In the U.S., St. Patrick’s Day has become a symbol of many things; the joy of excess being a primary one. But what does St. Patrick’s Day mean in in different places? In Boston it harkens back to an idealized sense of Irish identity, but what does it mean in Dublin? Or Boise? Or Kinshasa? In LA or Omaha, it’s easy to find proof that everybody’s Irish on St. Patrick’s Day. More than any other ethnic holiday in the United States, St. Patrick’s Day has crossover appeal, at least for now. It’s so mainstream, in fact, that its original meaning (as a rite of Roman Catholic, Irish-American solidarity) has been eclipsed by a broader message. St. Patrick’s Day is reinvented with every generation, being adapted to meet the needs of a wide range of populations.
In the US, St. Patrick’s Day has become a sort of all-purpose celebration of American diversity. Irish-Americans are a success story, and St. Patrick’s Day is a story of American possibility and upward social mobility. When you have Mexican kids in Brooklyn celebrating it, they are celebrating the possibilities of America and ethnic advancement. When you have Spanish-language advertising incorporating the shamrock, it is a form of bricolage that has little to do with the Saints. When you have kids of Spanish, Cuban, Greek, German, Scottish, French and Irish ancestry, as with my own, dawning the green and announcing their Irish affiliation, it is not a matter of ethnic identity so much as it is a wonderfully boisterous day to let down their hair after a bleak and dreary winter. What’s really being celebrated in the US is America, not Ireland. It took generations for the Irish to really become assimilated, and it will take generations for other groups.
Outside the US, similar thoughts no doubt apply. Even in the land of the holiday’s origin, where the demographic structure and national identity are in rapid transition, the holiday has taken on a new meaning. It is a celebration of overcoming adversity and the beauty of life.
St. Patrick’s Day is known as a “thick” holiday, meaning it is rich with cultural meaning and symbolism. An ethnic festival can easily change into something that’s not quite so easily identified with an ethnic group. Understanding the fluid nature of culture and the ability people have to adapt symbols to meet their changing needs is key to understanding the motivations behind behavior.
How authentic is it all? Is there any authenticity in “authenticity”? And does it even matter? From an anthropological perspective, authenticity once was tied to a cultural construct and typically represented an idealized version of the past. Even if that past was relatively brief in the grand scheme of history, even if it was tied to a single individual around with an idealized perception had been built, it was still part of a symbolic system that pointed to key elements of character and meaning. Authenticity placed the contemporary group, in this case the parade goer, into a symbolic lineage with the past, giving it legitimacy and defining a structure for what is and is not “real.” In other words, “authenticity” is a kind of invented tradition and a series of symbolic markers that people believe represent how things should be. But this doesn’t mean St. Patrick’s Day is somehow false. It is simply transformed to take on new meaning and new relevance.
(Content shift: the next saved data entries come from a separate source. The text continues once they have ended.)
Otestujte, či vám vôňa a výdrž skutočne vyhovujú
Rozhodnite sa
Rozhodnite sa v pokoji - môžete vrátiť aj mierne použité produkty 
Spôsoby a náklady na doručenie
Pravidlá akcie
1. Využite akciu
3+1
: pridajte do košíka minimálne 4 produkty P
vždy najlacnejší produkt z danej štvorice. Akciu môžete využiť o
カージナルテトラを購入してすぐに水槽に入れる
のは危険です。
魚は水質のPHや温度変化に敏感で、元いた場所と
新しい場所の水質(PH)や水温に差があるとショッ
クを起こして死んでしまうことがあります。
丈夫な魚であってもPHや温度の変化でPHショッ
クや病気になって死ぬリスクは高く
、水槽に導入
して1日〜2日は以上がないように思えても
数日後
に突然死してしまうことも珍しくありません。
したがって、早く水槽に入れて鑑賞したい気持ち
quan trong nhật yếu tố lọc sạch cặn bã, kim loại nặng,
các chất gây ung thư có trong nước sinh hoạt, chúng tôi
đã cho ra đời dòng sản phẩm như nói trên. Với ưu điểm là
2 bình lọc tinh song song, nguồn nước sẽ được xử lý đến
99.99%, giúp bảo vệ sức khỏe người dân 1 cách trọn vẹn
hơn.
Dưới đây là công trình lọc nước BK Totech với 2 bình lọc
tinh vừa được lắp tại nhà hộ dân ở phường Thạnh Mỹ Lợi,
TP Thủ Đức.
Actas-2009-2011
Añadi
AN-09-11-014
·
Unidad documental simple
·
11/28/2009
While there are those that will dismiss St. Patrick’s Day with a cynical comment about the lack of Irishness or the excess of consumption, there is something beautiful about it. Going beyond Irish heritage, it welcomes into the spectacle a host of inner-city students, immigrants, etc. It becomes less a symbol about nationality/ethnicity and more a symbol of community engagement and a precursor to that other expression of the awakening of spring, Easter. There is a great deal of beauty in the shared experience of the immigrant nation and the celebration of emergence from poverty.
St. Patrick’s has lost much of its religious flavor (as has Easter), but it has gained a unifying quality. As Nietzsche said, “God is dead.” God isn’t really dead, but his traditional form is being secularized and is evolving with cultural/civilizational forms out there. Sure the forms exist, but with a few exceptions these forms have as much relevancy to the spirit that once animated them as the New York St. Patrick’s Day parade has to the spirit St. Patrick. They may be, as Jack Whelan said, “dead forms animated by the undead energies of nostalgia, jingoism, and other passions.”